FDA Approves New Blood Thinning Medication Savaysa (Edoxaban)
The FDA announced that it has approved Savaysa (edoxaban), an anti-clotting drug manufactured by Tokyo-based Daiichi Sankyo and used to reduce the risk of stroke and dangerous blood clots (systemic embolism) in patients with atrial fibrillation that is not caused by a heart valve problems. Savaysa has also been approved by the FDA to treat deep vein thrombosis (DVT) and pulmonary embolism (PE) in patients who have already been treated with an anti-clotting drug administered by injection or infusion (parenterally), for five to ten days.

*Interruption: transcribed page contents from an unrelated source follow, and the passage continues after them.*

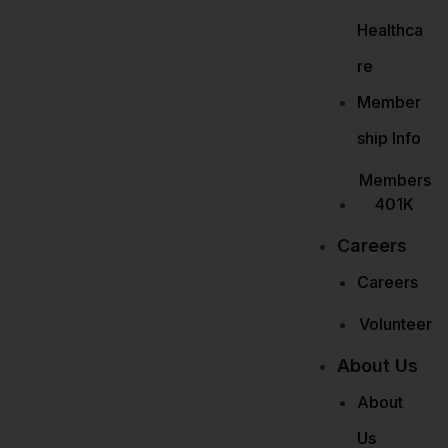
Healthca
re
Member
ship Info
Members
401K
Careers
Careers
Volunteer
About Us
About
Us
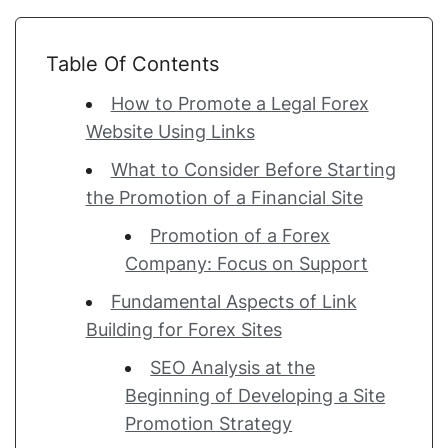
Table Of Contents
How to Promote a Legal Forex
Website Using Links
What to Consider Before Starting
the Promotion of a Financial Site
Promotion of a Forex
Company: Focus on Support
Fundamental Aspects of Link
Building for Forex Sites
SEO Analysis at the
Beginning of Developing a Site
Promotion Strategy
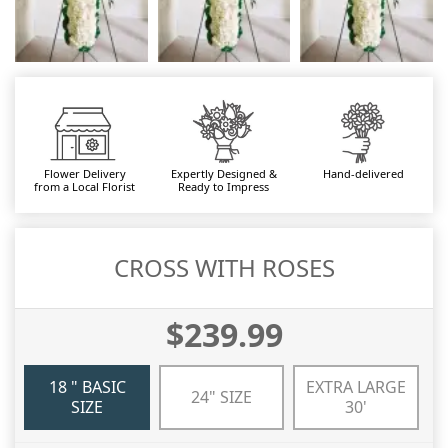
Flower Delivery
Expertly Designed &
Hand-delivered
from a Local Florist
Ready to Impress
CROSS WITH ROSES
$239.99
18 " BASIC
EXTRA LARGE
24" SIZE
SIZE
30'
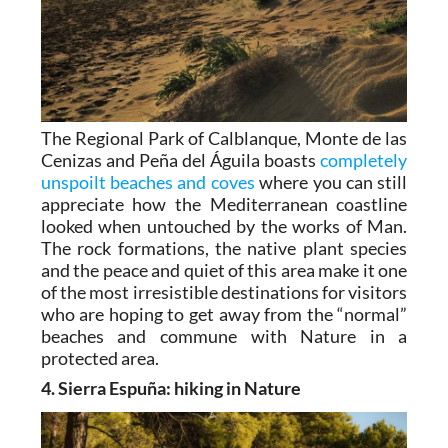
The Regional Park of Calblanque, Monte de las
Cenizas and Peña del Águila boasts
completely
unspoilt beaches and coves
where you can still
appreciate how the Mediterranean coastline
looked when untouched by the works of Man.
The rock formations, the native plant species
and the peace and quiet of this area make it one
of the most irresistible destinations for visitors
who are hoping to get away from the “normal”
beaches and commune with Nature in a
protected area.
4. Sierra Espuña: hiking in Nature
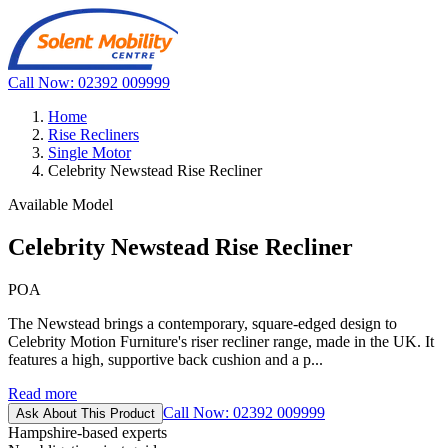
Call Now: 02392 009999
Home
Rise Recliners
Single Motor
Celebrity Newstead Rise Recliner
Available Model
Celebrity Newstead Rise Recliner
POA
The Newstead brings a contemporary, square-edged design to
Celebrity Motion Furniture's riser recliner range, made in the UK. It
features a high, supportive back cushion and a p...
Read more
Call Now: 02392 009999
Ask About This Product
Hampshire-based experts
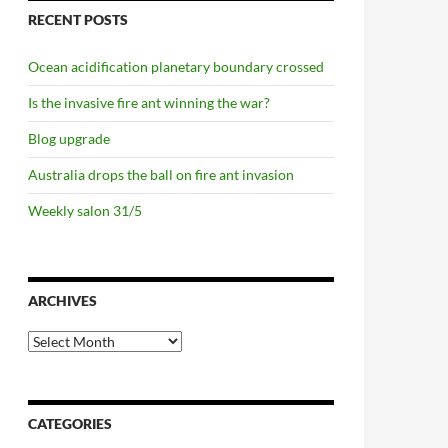
RECENT POSTS
Ocean acidification planetary boundary crossed
Is the invasive fire ant winning the war?
Blog upgrade
Australia drops the ball on fire ant invasion
Weekly salon 31/5
ARCHIVES
Archives
CATEGORIES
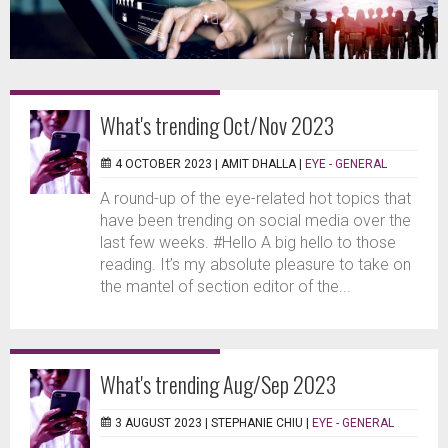
What's trending Oct/Nov 2023
4 OCTOBER 2023 |
AMIT DHALLA
|
EYE - GENERAL
A round-up of the eye-related hot topics that
have been trending on social media over the
last few weeks. #Hello A big hello to those
reading. It’s my absolute pleasure to take on
the mantel of section editor of the...
What's trending Aug/Sep 2023
3 AUGUST 2023 |
STEPHANIE CHIU
|
EYE - GENERAL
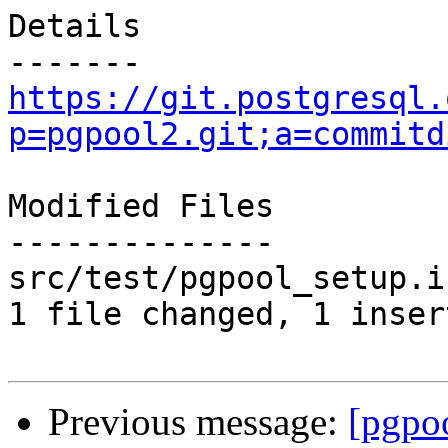
Details

https://git.postgresql.
p=pgpool2.git;a=commitd
Modified Files

--------------

src/test/pgpool_setup.i
1 file changed, 1 inser
Previous message:
[pgpo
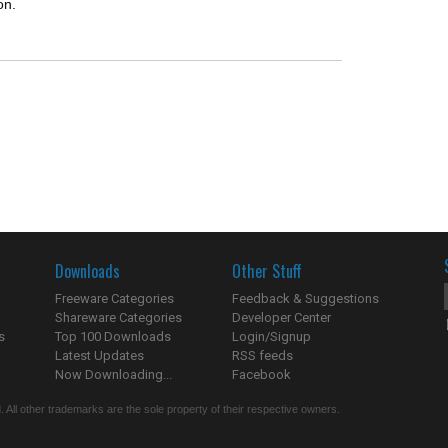
on.
Downloads
Other Stuff
Freeware Categories
Feedback & Suggestions
Shareware Categories
Developer Center
s
Top 100 Downloads
Login/Signup
Latest Updates
RSS feeds
Now Downloading...
Facebook
 All other trademarks are the sole property of their respective owners.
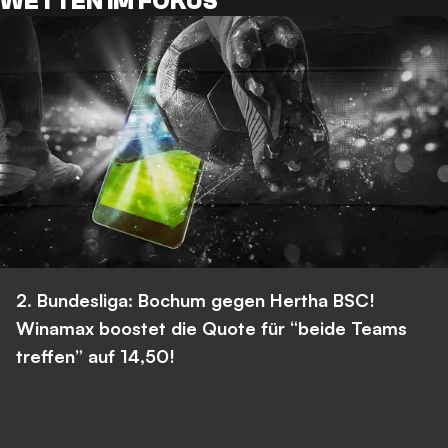
WETTEN IM FOKUS
2. Bundesliga: Bochum gegen Hertha BSC!
Winamax boostet die Quote für “beide Teams
treffen” auf 14,50!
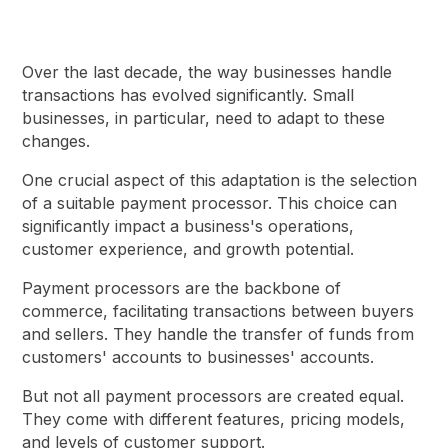
Over the last decade, the way businesses handle
transactions has evolved significantly. Small
businesses, in particular, need to adapt to these
changes.
One crucial aspect of this adaptation is the selection
of a suitable payment processor. This choice can
significantly impact a business's operations,
customer experience, and growth potential.
Payment processors are the backbone of
commerce, facilitating transactions between buyers
and sellers. They handle the transfer of funds from
customers' accounts to businesses' accounts.
But not all payment processors are created equal.
They come with different features, pricing models,
and levels of customer support.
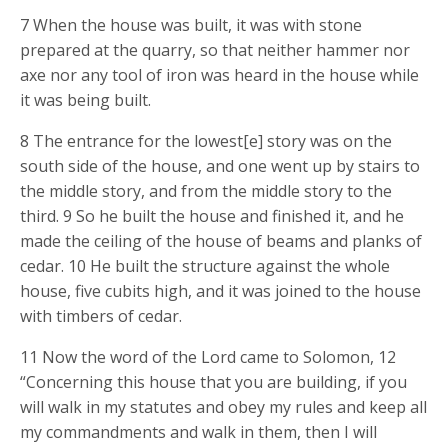
7 When the house was built, it was with stone
prepared at the quarry, so that neither hammer nor
axe nor any tool of iron was heard in the house while
it was being built.
8 The entrance for the lowest[e] story was on the
south side of the house, and one went up by stairs to
the middle story, and from the middle story to the
third. 9 So he built the house and finished it, and he
made the ceiling of the house of beams and planks of
cedar. 10 He built the structure against the whole
house, five cubits high, and it was joined to the house
with timbers of cedar.
11 Now the word of the Lord came to Solomon, 12
“Concerning this house that you are building, if you
will walk in my statutes and obey my rules and keep all
my commandments and walk in them, then I will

Forbes reports that last year the FDA’s Cardiovascular and Renal Drugs Advisory Committee voted 9-1 in favor of approval for the AF indication. However, the panel discussed concerns regarding a troubling subgroup analysis in the otherwise positive Engage AF-TIMI 48 trial, which suggested that the benefit associated with edoxaban occurred only in those patients with impaired renal function, rather than those patients with normal renal function. Both the FDA reviewers and panel members came to the conclusion that this aspect could have important clinical implications for patients. As a result, the FDA will require that the product labeling for Savaysa contain a Black Box Warning that the drug is less effective in atrial fibrillation patients with a creatinine clearance (CrCl) greater than 95 ml/min, that physicians should measure CrCl prior to initiating Savaysa, and that patients with CrCl levels over 95 ml/min should receive a different anticoagulant.
Sanjay Kaul, a member of the FDA’s Cardiovascular and Renal Drugs Advisory Committee, spoke about the limited commercial prospects of the drug. Kaul said, “It appears that the restriction of use in patients with creatinine clearance <95 ml/min applies only for NVAF indication. The creatinine clearance cut off used for impaired renal function during the FDA panel meeting was <80 ml/min; based on this criterion, nearly one-third had normal renal function representing a large subgroup in whom treatment with edoxaban would yield unfavorable results compared with warfarin. The final FDA approval appears to have relaxed this criterion to CrCl <95 ml/min, thereby expanding the pool of patients eligible for edoxaban. Regardless, there is no unique advantage this drug offers relative to existing therapies. As such, clinical acceptability and marketability will pose a major challenge for this drug.”